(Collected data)
-- -- --
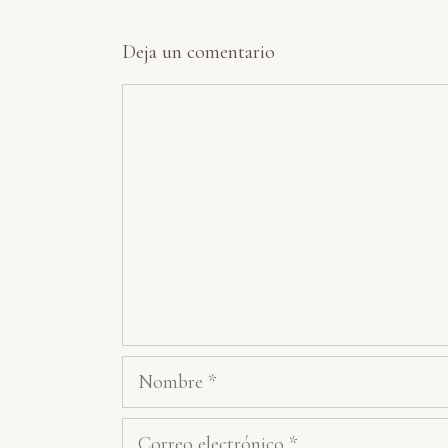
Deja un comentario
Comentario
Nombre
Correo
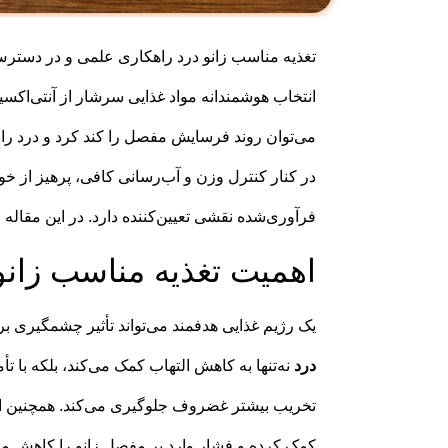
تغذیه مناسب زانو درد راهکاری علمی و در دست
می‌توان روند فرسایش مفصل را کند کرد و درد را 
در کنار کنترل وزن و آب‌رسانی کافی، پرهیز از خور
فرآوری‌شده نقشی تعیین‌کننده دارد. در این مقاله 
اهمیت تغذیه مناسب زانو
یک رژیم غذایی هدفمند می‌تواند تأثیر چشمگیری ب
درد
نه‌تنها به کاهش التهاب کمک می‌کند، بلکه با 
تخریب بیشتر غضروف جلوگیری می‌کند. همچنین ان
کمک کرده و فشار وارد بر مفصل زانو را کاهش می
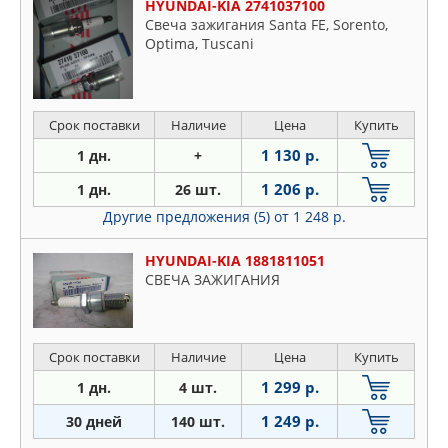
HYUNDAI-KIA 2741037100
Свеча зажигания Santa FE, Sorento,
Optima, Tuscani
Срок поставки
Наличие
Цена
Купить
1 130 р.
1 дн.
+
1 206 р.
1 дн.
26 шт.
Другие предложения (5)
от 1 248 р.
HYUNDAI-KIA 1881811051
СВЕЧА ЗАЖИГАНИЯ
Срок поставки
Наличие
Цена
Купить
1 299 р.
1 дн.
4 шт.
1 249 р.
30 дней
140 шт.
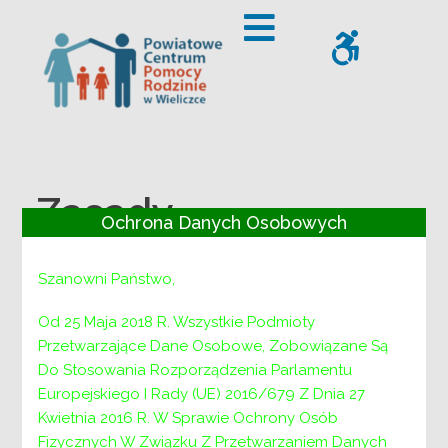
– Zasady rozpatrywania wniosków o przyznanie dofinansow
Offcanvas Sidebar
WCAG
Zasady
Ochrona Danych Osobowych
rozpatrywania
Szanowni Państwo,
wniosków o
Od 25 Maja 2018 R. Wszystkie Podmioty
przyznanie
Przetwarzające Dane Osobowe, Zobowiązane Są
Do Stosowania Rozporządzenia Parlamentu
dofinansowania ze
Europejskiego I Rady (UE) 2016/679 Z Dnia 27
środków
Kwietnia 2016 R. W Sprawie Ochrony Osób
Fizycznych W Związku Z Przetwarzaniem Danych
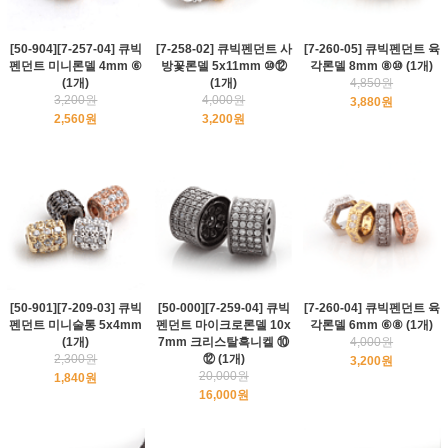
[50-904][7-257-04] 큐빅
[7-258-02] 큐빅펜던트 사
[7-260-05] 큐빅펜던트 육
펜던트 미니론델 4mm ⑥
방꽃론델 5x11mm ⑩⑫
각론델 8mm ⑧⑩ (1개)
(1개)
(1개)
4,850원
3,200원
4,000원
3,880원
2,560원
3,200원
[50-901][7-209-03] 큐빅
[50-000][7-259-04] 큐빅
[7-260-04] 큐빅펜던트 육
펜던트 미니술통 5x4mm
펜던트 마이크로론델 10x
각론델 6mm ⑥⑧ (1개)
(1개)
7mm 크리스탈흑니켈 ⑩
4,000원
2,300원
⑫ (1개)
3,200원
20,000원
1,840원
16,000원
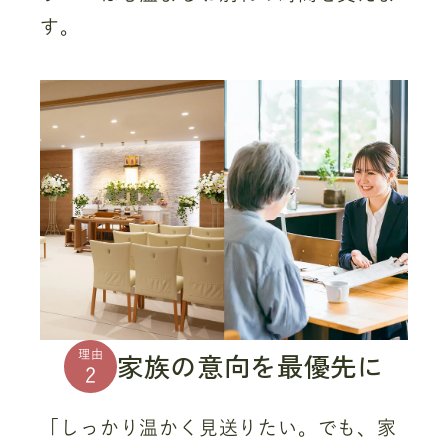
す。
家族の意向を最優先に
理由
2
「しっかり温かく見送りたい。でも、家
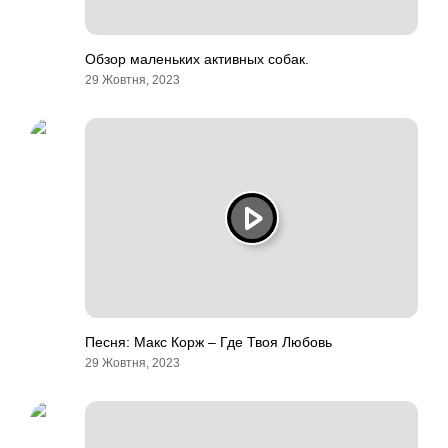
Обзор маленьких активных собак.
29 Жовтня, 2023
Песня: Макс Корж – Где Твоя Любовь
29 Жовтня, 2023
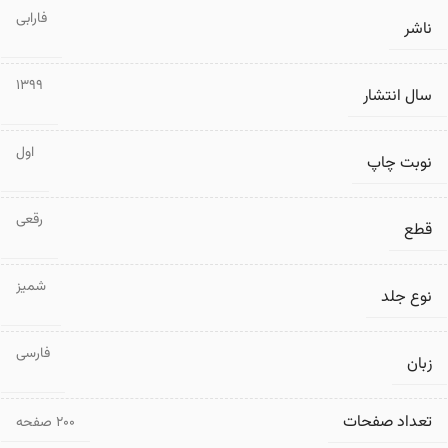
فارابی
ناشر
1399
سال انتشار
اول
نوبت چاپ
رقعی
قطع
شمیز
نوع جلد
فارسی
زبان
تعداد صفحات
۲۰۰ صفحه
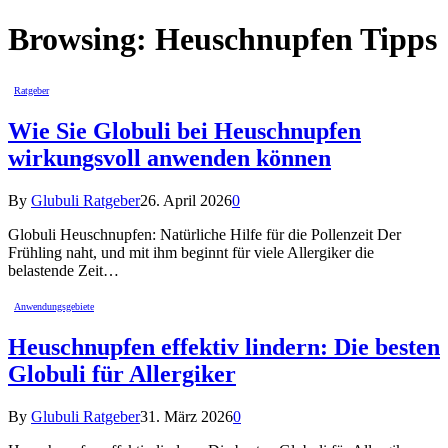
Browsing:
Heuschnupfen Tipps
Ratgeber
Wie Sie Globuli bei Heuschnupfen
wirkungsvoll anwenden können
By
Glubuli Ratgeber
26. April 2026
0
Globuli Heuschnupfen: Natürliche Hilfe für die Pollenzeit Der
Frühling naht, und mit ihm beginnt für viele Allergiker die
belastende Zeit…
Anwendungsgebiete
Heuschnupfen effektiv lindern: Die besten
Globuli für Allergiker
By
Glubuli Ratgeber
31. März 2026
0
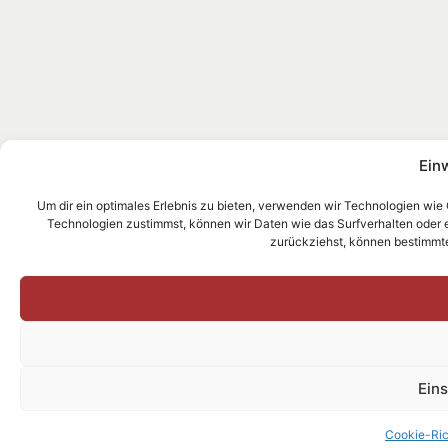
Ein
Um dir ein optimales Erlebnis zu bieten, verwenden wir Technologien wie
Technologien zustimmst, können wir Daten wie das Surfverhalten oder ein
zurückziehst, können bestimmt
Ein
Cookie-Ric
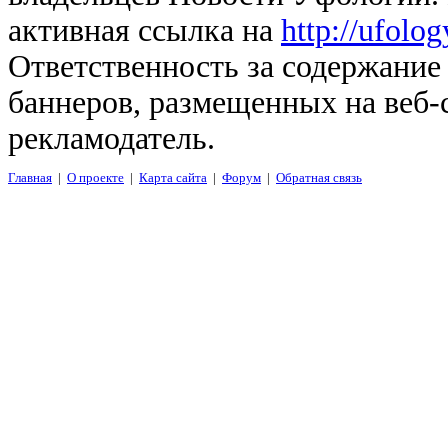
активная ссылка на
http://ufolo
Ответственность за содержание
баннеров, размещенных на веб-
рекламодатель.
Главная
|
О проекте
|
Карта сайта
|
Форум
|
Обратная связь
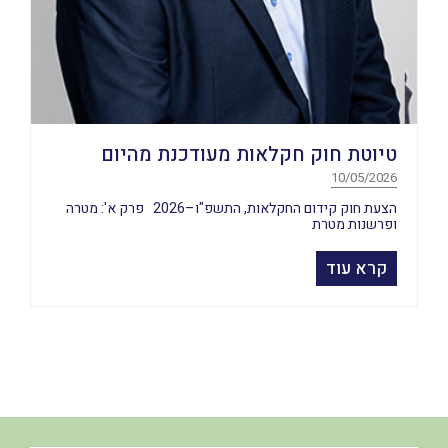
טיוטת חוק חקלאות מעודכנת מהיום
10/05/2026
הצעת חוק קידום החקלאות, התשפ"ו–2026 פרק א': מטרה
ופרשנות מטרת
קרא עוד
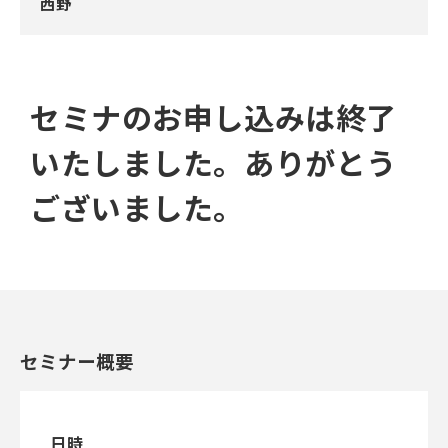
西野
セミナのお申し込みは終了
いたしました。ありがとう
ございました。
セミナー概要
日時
-- -- --
Task item:
Find the word "Allergiker" in the records, and report each line that has it.

Problem solution:
Frühling naht, und mit ihm beginnt für viele Allergiker die
Globuli für Allergiker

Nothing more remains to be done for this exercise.